Музыка оборвалась. В наступившей вдруг тишине тяжело, глухо и одиноко ударил взрыв. Автобус качнуло; разноцветные блёстки пыли наполнили пространство внутри беглым карнавальным кружением.

Мороморо смеялся.

– Как он её! Вот это я понимаю!

Музыка заиграла снова. Лицо нимфы горело страстью. Пан, сияя благодушной улыбкой, повторил свой сокрушительный залп. Снова – тихо, и за тишиной – взрыв.

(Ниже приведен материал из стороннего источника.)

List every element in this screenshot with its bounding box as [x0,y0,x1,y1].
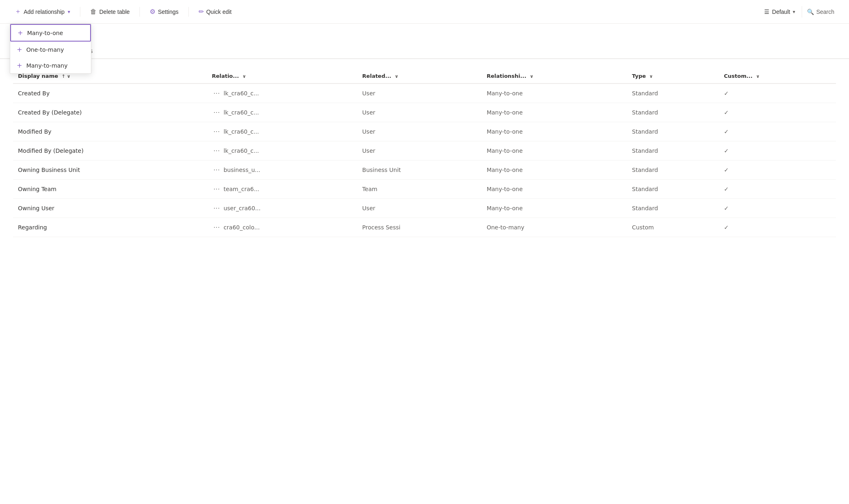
add-relationship-label: Add relationship [24,9,64,15]
default-label: Default [772,9,790,15]
cell-relationship-3: Many-to-one [482,141,627,161]
cell-custom-6: ✓ [719,199,836,218]
check-icon: ✓ [724,186,729,192]
cell-display-name-7: Regarding [13,218,207,237]
search-button[interactable]: 🔍 Search [802,6,839,18]
check-icon: ✓ [724,167,729,173]
cell-custom-2: ✓ [719,122,836,141]
toolbar: ＋ Add relationship ▾ 🗑 Delete table ⚙ Se… [0,0,849,24]
plus-icon-many-to-many: + [17,62,22,69]
row-ellipsis-0[interactable]: ··· [212,89,221,98]
col-relation[interactable]: Relatio... ∨ [207,69,357,84]
toolbar-separator-3 [188,7,189,17]
cell-relation-3: ··· lk_cra60_c... [207,141,357,161]
table-row: Created By (Delegate) ··· lk_cra60_c... … [13,103,836,122]
delete-table-label: Delete table [99,9,130,15]
cell-relation-0: ··· lk_cra60_c... [207,84,357,103]
table-row: Owning Business Unit ··· business_u... B… [13,161,836,180]
cell-relation-5: ··· team_cra6... [207,180,357,199]
cell-display-name-4: Owning Business Unit [13,161,207,180]
table-header-row: Display name ↑ ∨ Relatio... ∨ Related...… [13,69,836,84]
cell-relationship-6: Many-to-one [482,199,627,218]
one-to-many-label: One-to-many [26,46,64,53]
delete-table-button[interactable]: 🗑 Delete table [85,6,135,18]
add-relationship-dropdown: + Many-to-one + One-to-many + Many-to-ma… [10,24,91,74]
pencil-icon: ✏ [199,8,204,15]
tabs-bar: Relationships Views [0,44,849,59]
dropdown-item-one-to-many[interactable]: + One-to-many [10,42,91,57]
add-relationship-button[interactable]: ＋ Add relationship ▾ [10,5,75,18]
check-icon: ✓ [724,109,729,116]
cell-custom-5: ✓ [719,180,836,199]
default-view-button[interactable]: ☰ Default ▾ [759,6,800,18]
table-row: Owning User ··· user_cra60... User Many-… [13,199,836,218]
col-custom[interactable]: Custom... ∨ [719,69,836,84]
breadcrumb: Tables › Color [0,24,849,40]
search-icon: 🔍 [807,9,814,15]
cell-relation-2: ··· lk_cra60_c... [207,122,357,141]
chevron-type-icon: ∨ [649,74,653,79]
chevron-relation-icon: ∨ [242,74,246,79]
relationships-table: Display name ↑ ∨ Relatio... ∨ Related...… [13,69,836,237]
cell-related-1: User [357,103,482,122]
row-ellipsis-6[interactable]: ··· [212,204,221,213]
cell-type-6: Standard [627,199,719,218]
cell-custom-4: ✓ [719,161,836,180]
cell-relationship-4: Many-to-one [482,161,627,180]
chevron-related-icon: ∨ [395,74,398,79]
many-to-one-label: Many-to-one [27,30,63,36]
cell-relation-1: ··· lk_cra60_c... [207,103,357,122]
row-ellipsis-7[interactable]: ··· [212,223,221,232]
cell-type-5: Standard [627,180,719,199]
view-icon: ☰ [764,9,769,15]
table-row: Modified By ··· lk_cra60_c... User Many-… [13,122,836,141]
settings-label: Settings [158,9,179,15]
table-row: Regarding ··· cra60_colo... Process Sess… [13,218,836,237]
row-ellipsis-2[interactable]: ··· [212,127,221,136]
cell-related-0: User [357,84,482,103]
row-ellipsis-1[interactable]: ··· [212,108,221,117]
cell-related-6: User [357,199,482,218]
cell-type-7: Custom [627,218,719,237]
quick-edit-button[interactable]: ✏ Quick edit [194,5,237,18]
dropdown-item-many-to-many[interactable]: + Many-to-many [10,57,91,73]
cell-related-3: User [357,141,482,161]
settings-button[interactable]: ⚙ Settings [145,5,184,18]
cell-display-name-1: Created By (Delegate) [13,103,207,122]
check-icon: ✓ [724,90,729,97]
trash-icon: 🗑 [90,8,97,15]
col-relationship[interactable]: Relationshi... ∨ [482,69,627,84]
table-row: Owning Team ··· team_cra6... Team Many-t… [13,180,836,199]
cell-relationship-2: Many-to-one [482,122,627,141]
cell-relationship-5: Many-to-one [482,180,627,199]
cell-display-name-3: Modified By (Delegate) [13,141,207,161]
table-area: Display name ↑ ∨ Relatio... ∨ Related...… [0,59,849,247]
toolbar-separator-1 [80,7,80,17]
cell-type-4: Standard [627,161,719,180]
cell-custom-7: ✓ [719,218,836,237]
cell-related-2: User [357,122,482,141]
cell-relationship-0: Many-to-one [482,84,627,103]
toolbar-separator-2 [139,7,140,17]
cell-custom-1: ✓ [719,103,836,122]
cell-type-0: Standard [627,84,719,103]
cell-display-name-6: Owning User [13,199,207,218]
col-type[interactable]: Type ∨ [627,69,719,84]
row-ellipsis-3[interactable]: ··· [212,146,221,155]
search-label: Search [816,9,834,15]
col-related[interactable]: Related... ∨ [357,69,482,84]
row-ellipsis-4[interactable]: ··· [212,165,221,174]
cell-type-1: Standard [627,103,719,122]
cell-display-name-2: Modified By [13,122,207,141]
table-row: Created By ··· lk_cra60_c... User Many-t… [13,84,836,103]
row-ellipsis-5[interactable]: ··· [212,185,221,194]
cell-custom-0: ✓ [719,84,836,103]
cell-relationship-1: Many-to-one [482,103,627,122]
cell-relationship-7: One-to-many [482,218,627,237]
table-row: Modified By (Delegate) ··· lk_cra60_c...… [13,141,836,161]
plus-icon-one-to-many: + [17,46,22,53]
many-to-many-label: Many-to-many [26,62,67,69]
cell-related-4: Business Unit [357,161,482,180]
dropdown-item-many-to-one[interactable]: + Many-to-one [10,24,91,42]
toolbar-right: ☰ Default ▾ 🔍 Search [759,6,839,18]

– Два. – Мороморо загибал пальцы; когда загнутых стало шесть, по числу прозвучавших взрывов, он встал, захлопнул шкатулку, выплюнул изо рта жвачку и сказал, довольно потирая ладони: – Теперь можно и выступать. Вроде как всё удачно. Пропустим по пахитоске, пока моя орава не набежала?

– Что это было?

– Было. И сплыло. Рыбки, которых напустили бесполые. Мы их — трах! – и взорвали. С помощью этой вот весёлой игрушки. – Наверное, он читал по лицу, потому что сказал с ухмылкой: – За кашалота своего не тревожься, с ним ничего не сделается. Он же умный, чуток подремлет на глубине, пока сверху не рассосалось. На, курни… – Та же тонкая пахитоса крапчатая, тот же душный запах ибога, тот же блеск в запавших глазах.

– Нет. – Я покачал головой. – Виски́ ломит, пойду глотну воздуха.

– Подыши, – сказал Мороморо. – Ну и помочись на дорожку. Как там говорят на передовой? Поесть, поспать и отлить – самые важные для бойца задачи, пока его ещё не убили. Для нас, мёртвых, это правило и подавно важно. Иди, отлей, подыши. Помогает от головной боли. Только не уходи далеко. Мало ли что…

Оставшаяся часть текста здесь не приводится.